Page-level text extractions:
------------------------------------------------

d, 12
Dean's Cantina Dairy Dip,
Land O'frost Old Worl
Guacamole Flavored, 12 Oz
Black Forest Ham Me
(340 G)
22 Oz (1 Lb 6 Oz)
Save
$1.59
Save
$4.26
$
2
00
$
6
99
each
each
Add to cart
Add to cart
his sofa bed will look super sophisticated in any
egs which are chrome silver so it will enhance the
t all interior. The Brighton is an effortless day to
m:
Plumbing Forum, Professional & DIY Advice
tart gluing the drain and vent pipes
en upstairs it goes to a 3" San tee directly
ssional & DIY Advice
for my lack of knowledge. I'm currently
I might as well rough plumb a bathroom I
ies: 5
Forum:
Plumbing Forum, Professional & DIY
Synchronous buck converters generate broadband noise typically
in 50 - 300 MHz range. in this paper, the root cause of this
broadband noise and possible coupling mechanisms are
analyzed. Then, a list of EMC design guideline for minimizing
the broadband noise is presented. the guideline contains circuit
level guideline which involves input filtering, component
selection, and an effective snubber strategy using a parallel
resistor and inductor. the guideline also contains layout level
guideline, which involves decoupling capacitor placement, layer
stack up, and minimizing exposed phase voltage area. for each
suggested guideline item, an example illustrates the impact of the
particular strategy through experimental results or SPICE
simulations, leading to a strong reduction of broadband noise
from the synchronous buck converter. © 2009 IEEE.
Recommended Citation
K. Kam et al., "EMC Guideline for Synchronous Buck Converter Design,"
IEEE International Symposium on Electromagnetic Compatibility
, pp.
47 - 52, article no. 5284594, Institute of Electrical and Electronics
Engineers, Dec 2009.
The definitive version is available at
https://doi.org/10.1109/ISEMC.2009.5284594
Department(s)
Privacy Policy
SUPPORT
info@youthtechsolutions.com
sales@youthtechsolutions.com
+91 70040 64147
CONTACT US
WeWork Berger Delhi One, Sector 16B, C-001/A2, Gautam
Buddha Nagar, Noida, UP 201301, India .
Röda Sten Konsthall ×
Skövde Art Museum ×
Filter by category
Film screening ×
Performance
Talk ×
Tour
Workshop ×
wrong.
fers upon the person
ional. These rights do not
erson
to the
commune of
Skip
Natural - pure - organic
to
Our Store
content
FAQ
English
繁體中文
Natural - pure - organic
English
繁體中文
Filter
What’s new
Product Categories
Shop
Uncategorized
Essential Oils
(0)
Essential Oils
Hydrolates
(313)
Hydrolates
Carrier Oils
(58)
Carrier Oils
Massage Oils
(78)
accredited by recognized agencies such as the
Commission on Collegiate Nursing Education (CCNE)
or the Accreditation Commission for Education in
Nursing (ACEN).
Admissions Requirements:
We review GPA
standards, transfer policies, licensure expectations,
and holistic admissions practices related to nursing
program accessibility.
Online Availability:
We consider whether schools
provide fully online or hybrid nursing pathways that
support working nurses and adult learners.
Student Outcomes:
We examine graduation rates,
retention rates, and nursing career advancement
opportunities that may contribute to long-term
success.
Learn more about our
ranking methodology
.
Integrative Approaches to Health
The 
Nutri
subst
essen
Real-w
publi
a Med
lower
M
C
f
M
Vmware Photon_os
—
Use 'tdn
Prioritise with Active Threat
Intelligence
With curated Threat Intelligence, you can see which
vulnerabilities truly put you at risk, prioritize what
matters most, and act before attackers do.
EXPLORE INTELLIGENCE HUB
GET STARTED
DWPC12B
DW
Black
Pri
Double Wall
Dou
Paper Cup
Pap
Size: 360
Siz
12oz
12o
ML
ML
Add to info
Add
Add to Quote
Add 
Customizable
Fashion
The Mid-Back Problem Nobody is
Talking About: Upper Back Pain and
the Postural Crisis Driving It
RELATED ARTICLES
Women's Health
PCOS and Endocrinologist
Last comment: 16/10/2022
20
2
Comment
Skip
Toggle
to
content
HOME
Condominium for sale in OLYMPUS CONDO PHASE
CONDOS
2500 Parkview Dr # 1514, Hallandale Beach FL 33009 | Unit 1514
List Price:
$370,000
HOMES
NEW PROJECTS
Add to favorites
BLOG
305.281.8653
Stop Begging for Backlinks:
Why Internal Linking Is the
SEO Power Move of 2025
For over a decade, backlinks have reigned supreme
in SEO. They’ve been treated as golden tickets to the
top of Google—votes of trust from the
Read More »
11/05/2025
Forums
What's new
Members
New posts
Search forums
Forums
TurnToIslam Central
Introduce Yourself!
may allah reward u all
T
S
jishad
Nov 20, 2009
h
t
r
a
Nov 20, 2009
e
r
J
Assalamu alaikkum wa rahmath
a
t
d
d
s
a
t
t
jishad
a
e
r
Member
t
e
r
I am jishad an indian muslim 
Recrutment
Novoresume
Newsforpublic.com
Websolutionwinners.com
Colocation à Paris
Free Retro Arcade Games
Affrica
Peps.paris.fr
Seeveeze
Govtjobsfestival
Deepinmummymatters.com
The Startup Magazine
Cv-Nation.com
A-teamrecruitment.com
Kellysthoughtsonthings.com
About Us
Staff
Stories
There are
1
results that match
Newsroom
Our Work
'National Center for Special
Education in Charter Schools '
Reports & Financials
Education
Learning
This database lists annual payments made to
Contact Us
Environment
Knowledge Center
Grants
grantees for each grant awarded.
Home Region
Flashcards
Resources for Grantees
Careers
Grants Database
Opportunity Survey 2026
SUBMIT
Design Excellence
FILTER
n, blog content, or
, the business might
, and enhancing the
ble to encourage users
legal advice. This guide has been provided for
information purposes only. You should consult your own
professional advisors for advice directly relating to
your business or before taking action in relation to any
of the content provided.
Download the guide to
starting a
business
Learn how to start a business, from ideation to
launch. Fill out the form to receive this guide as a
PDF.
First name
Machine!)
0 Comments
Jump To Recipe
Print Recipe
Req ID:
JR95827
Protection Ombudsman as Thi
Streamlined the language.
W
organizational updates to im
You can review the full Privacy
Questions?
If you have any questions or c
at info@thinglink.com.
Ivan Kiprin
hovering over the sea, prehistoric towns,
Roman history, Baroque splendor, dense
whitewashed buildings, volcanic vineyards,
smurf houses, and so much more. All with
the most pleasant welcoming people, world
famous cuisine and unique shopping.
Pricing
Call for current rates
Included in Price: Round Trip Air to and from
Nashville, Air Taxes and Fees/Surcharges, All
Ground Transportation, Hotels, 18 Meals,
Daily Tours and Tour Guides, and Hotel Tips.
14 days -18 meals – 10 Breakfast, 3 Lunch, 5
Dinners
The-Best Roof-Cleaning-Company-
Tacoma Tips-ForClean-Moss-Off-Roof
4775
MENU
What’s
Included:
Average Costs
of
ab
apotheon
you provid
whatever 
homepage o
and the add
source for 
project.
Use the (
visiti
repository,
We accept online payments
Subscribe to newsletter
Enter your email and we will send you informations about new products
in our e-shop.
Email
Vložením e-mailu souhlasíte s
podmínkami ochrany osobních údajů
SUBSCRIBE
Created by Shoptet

------------------------------------------------

Your instructions:
If a line in the records holds the string "over", copy it.

Output for this task:
For over a decade, backlinks have reigned supreme
hovering over the sea, prehistoric towns,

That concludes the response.